Netflix apostó por la consolidación del mercado del streaming, pero no quiso pagar cualquier precio. La decisión puede tener cierta lógica desde el punto de vista financiero, pero deja una sensación agridulce en el seno de Netflix. La compañía necesita más catálogo premium, más franquicias y más propiedad intelectual. Con Warner habría tenido HBO, DC, estudios históricos y una colección de contenido enorme.

De esa forma, cualquier subida de precio habría estado perfectamente justificada. Videojuegos, VFX y compras que no han cambiado la historia Netflix intentó abrir nuevas vías de crecimiento con compras muy concretas. Sin ir más lejos, en 2021 se hizo con Night School Studio, el desarrollador de Oxenfree, para reforzar su apuesta por los videojuegos. Ese mismo año anunció la compra de Scanline VFX, estudio de efectos visuales vinculado a grandes producciones, y en 2022 cerró la adquisición de Next Games.

Parecía que la compañía apostaba por los videojuegos para aumentar el tiempo de los usuarios dentro de la aplicación. También quería controlar mejor la producción y contar con estudios propios para depender menos de terceros. Años después, ninguna de esas compras ha cambiado la percepción del negocio de Netflix. Subidas de precio: exprimir al usuario tiene límite Netflix también se enfrenta a un problema con los usuarios: están cansados de subidas de precio.

En España, la plataforma volvió a subir precios en 2026: el plan con anuncios pasó de 6,99 a 8,99 euros, el estándar sin anuncios de 13,99 a 14,99 euros y el premium de 19,99 a 21,99 euros. La estrategia tiene sentido para ellos ya que compensan la desaceleración del crecimiento con más ingreso por usuario. Pero el problema es que no se puede exprimir al cliente de forma indefinida en el tiempo, pensando que él pagará todos tus platos rotos. Además, hace unos años, Netflix podía permitirse casi cualquier cosa.

Era la pionera, era la más guay, tenía el mejor contenido… pero ahora, compite con Disney+, Max, Prime Video, Apple TV+, DAZN, Movistar Plus+ y decenas de servicios más. Y ahí Netflix empieza a tener un problema de percepción. Es la plataforma que sube el precio una vez al año, es la plataforma que no deja compartir cuenta, es la plataforma que rellena con contenido de escaso valor… y todo eso hace un daño reputacional enorme. Sirva como apunte que un servidor se dio de baja hace 2 años y no tengo intención de volver a ser cliente en el corto plazo. “Deriva woke”: el riesgo de convertir la marca en debate político Otro problema del que es complicado hablar por las reacciones que suscita es la estrategia de contenidos de Netflix.

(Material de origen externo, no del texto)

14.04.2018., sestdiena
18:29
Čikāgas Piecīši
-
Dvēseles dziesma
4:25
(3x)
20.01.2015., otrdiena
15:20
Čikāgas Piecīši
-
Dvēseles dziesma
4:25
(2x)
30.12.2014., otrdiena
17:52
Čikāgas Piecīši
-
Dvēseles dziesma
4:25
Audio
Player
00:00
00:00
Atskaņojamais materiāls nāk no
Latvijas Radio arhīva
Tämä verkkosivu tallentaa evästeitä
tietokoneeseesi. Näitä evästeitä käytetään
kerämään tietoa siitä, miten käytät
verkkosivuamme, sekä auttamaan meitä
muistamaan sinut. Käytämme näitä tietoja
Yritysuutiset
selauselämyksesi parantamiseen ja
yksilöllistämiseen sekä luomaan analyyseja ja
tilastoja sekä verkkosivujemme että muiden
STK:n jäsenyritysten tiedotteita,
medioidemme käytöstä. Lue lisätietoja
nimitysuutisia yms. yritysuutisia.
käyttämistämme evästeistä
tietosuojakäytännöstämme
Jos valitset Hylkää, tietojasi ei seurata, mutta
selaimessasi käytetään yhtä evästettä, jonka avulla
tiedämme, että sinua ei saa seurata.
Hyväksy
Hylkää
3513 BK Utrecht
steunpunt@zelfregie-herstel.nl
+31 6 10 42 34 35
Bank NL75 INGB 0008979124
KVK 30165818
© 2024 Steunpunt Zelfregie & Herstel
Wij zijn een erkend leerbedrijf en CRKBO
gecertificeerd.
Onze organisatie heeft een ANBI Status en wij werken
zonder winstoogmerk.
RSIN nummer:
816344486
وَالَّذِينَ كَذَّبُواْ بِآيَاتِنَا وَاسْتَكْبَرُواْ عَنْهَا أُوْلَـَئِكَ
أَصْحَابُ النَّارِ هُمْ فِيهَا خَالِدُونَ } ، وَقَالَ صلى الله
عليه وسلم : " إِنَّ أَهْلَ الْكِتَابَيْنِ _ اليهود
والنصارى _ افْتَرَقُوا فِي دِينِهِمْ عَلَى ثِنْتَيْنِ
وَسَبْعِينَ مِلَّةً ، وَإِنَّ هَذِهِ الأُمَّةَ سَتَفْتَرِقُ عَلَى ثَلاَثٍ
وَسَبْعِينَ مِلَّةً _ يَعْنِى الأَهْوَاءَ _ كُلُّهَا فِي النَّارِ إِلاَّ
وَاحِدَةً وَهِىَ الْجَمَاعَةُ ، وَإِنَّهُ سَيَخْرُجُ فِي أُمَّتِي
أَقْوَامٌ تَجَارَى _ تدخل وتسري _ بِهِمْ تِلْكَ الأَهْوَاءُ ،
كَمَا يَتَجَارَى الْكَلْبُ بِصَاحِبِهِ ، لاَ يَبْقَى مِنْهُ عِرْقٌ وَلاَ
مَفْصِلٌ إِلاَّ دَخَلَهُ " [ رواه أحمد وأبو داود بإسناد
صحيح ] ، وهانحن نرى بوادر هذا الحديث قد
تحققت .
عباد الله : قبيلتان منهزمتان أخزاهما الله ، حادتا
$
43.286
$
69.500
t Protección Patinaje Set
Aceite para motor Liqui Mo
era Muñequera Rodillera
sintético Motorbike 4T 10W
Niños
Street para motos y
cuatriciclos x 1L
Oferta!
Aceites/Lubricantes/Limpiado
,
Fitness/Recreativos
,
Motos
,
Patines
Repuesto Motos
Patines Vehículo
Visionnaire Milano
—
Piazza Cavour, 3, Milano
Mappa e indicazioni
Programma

Esta se basa en diversidad, representación y relatos identitarios, y esto es algo que está perfecto y es digno de aplaudir. El problema es que el contenido debe ir asociado a una buena historia. Cuando el usuario percibe que se está “metiendo con calzador” el mensaje sobre el guion, la etiqueta sobre la diversión o la provocación sobre la calidad, pasa lo que pasa. La diversidad no hunde una buena serie, pero sí condena a una mala producción.

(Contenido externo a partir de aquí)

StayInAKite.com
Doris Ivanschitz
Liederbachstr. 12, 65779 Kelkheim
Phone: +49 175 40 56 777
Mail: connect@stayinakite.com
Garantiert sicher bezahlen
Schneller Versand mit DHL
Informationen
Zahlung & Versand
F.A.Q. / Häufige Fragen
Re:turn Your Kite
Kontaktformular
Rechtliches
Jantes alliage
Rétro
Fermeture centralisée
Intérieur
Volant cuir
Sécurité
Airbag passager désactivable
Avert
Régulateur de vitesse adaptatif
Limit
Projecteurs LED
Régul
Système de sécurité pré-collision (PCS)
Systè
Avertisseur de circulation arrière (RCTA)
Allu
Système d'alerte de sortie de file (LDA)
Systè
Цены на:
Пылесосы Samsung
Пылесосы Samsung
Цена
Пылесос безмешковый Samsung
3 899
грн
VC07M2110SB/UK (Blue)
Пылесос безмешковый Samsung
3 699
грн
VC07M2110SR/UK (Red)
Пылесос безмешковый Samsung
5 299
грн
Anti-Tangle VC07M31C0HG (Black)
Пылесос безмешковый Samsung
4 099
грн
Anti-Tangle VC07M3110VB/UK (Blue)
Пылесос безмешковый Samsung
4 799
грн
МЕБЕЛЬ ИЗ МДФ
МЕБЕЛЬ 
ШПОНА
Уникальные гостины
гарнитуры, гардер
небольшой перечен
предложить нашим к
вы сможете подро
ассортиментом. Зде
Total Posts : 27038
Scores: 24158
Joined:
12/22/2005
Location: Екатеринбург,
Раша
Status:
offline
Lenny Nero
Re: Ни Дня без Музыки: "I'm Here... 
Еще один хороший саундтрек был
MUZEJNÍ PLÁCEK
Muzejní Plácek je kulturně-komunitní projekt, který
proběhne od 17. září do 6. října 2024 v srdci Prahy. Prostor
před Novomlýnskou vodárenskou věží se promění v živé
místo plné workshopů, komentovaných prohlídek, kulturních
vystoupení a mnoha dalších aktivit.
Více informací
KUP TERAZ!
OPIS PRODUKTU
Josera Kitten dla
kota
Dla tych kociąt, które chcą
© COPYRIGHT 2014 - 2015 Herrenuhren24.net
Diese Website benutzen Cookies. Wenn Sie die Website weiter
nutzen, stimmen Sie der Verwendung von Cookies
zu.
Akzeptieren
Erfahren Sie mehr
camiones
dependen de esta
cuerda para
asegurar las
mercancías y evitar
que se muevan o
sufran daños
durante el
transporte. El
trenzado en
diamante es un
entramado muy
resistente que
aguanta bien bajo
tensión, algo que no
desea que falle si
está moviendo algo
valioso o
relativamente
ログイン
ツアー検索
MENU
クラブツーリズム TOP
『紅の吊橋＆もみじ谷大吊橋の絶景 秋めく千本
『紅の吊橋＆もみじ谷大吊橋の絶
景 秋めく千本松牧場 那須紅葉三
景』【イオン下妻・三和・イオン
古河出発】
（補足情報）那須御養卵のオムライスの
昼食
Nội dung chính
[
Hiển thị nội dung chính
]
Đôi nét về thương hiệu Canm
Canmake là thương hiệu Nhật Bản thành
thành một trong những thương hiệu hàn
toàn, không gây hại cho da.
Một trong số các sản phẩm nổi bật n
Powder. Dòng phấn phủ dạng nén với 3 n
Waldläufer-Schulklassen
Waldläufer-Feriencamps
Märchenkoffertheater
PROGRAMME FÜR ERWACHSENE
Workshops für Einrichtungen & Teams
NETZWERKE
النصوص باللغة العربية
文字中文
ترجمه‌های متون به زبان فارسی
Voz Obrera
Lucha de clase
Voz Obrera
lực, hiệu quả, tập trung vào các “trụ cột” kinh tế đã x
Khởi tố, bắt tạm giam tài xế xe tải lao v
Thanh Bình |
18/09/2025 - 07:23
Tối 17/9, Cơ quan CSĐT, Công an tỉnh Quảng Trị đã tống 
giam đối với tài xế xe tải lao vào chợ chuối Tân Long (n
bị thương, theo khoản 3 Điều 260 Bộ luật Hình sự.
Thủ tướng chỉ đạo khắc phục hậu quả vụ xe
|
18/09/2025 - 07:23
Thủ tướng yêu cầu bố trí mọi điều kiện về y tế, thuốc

Y eso es precisamente lo que le pasa a Netflix, piensa antes en la diversidad o la identidad de los personajes, que en tener historias que se sostengan con el paso del tiempo. Netflix no se desploma por ser “woke”; se desploma porque ya no convence igual. Y cuando una plataforma sube precios sin control, censura de forma extraña y falla en realizar grandes movimientos corporativos, cualquier decisión cultural polémica se convierte en gasolina.